> **Provided information**:

-*-

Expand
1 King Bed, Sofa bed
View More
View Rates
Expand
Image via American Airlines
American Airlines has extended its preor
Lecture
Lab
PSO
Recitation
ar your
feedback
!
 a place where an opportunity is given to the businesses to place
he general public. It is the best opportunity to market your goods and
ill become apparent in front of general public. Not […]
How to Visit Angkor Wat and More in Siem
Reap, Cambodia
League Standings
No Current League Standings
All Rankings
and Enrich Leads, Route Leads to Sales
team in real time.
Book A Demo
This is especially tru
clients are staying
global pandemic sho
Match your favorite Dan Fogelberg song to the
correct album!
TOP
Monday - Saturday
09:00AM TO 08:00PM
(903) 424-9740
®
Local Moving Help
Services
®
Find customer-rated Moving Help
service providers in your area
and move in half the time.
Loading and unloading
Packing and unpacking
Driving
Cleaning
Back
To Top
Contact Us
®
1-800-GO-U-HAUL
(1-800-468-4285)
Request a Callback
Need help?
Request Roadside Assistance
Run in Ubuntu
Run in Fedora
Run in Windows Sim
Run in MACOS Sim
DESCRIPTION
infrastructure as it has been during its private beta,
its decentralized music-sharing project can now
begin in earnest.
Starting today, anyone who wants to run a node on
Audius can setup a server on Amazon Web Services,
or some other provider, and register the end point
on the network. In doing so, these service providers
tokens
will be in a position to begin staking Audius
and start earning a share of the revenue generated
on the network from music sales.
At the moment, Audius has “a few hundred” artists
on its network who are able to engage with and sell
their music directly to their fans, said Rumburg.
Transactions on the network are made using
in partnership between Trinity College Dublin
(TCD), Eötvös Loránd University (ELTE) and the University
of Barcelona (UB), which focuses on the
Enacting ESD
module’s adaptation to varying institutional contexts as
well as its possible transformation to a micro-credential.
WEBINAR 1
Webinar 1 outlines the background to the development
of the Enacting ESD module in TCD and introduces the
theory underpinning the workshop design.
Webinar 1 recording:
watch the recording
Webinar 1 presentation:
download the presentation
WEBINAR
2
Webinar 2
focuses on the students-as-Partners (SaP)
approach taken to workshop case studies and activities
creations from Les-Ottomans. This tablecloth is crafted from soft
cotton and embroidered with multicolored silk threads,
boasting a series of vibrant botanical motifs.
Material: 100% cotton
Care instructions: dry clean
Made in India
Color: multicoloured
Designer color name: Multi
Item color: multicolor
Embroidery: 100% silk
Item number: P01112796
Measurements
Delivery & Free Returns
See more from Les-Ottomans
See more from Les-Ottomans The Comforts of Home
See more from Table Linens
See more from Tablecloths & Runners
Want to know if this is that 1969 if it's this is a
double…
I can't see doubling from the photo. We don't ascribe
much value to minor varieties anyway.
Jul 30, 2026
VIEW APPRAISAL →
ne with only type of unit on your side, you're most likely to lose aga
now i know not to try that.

-*-

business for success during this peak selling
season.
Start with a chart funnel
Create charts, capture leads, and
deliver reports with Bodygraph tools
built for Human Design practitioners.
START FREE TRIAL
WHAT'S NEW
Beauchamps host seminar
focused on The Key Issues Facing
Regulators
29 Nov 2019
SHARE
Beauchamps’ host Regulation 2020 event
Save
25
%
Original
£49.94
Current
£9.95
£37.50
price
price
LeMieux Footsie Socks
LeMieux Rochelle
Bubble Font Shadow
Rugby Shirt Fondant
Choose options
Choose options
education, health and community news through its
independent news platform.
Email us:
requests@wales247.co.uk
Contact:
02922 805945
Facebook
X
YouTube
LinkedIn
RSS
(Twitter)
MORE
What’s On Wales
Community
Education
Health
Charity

-*-

> **Assigned task**: What you give back should be exactly the lines of the data above from the line with "Image via American Airlines" through the line with "and start earning", both of those included, and nothing more.

> **The completed task**:
Image via American Airlines
American Airlines has extended its preor
Lecture
Lab
PSO
Recitation
ar your
feedback
!
 a place where an opportunity is given to the businesses to place
he general public. It is the best opportunity to market your goods and
ill become apparent in front of general public. Not […]
How to Visit Angkor Wat and More in Siem
Reap, Cambodia
League Standings
No Current League Standings
All Rankings
and Enrich Leads, Route Leads to Sales
team in real time.
Book A Demo
This is especially tru
clients are staying
global pandemic sho
Match your favorite Dan Fogelberg song to the
correct album!
TOP
Monday - Saturday
09:00AM TO 08:00PM
(903) 424-9740
®
Local Moving Help
Services
®
Find customer-rated Moving Help
service providers in your area
and move in half the time.
Loading and unloading
Packing and unpacking
Driving
Cleaning
Back
To Top
Contact Us
®
1-800-GO-U-HAUL
(1-800-468-4285)
Request a Callback
Need help?
Request Roadside Assistance
Run in Ubuntu
Run in Fedora
Run in Windows Sim
Run in MACOS Sim
DESCRIPTION
infrastructure as it has been during its private beta,
its decentralized music-sharing project can now
begin in earnest.
Starting today, anyone who wants to run a node on
Audius can setup a server on Amazon Web Services,
or some other provider, and register the end point
on the network. In doing so, these service providers
tokens
will be in a position to begin staking Audius
and start earning a share of the revenue generated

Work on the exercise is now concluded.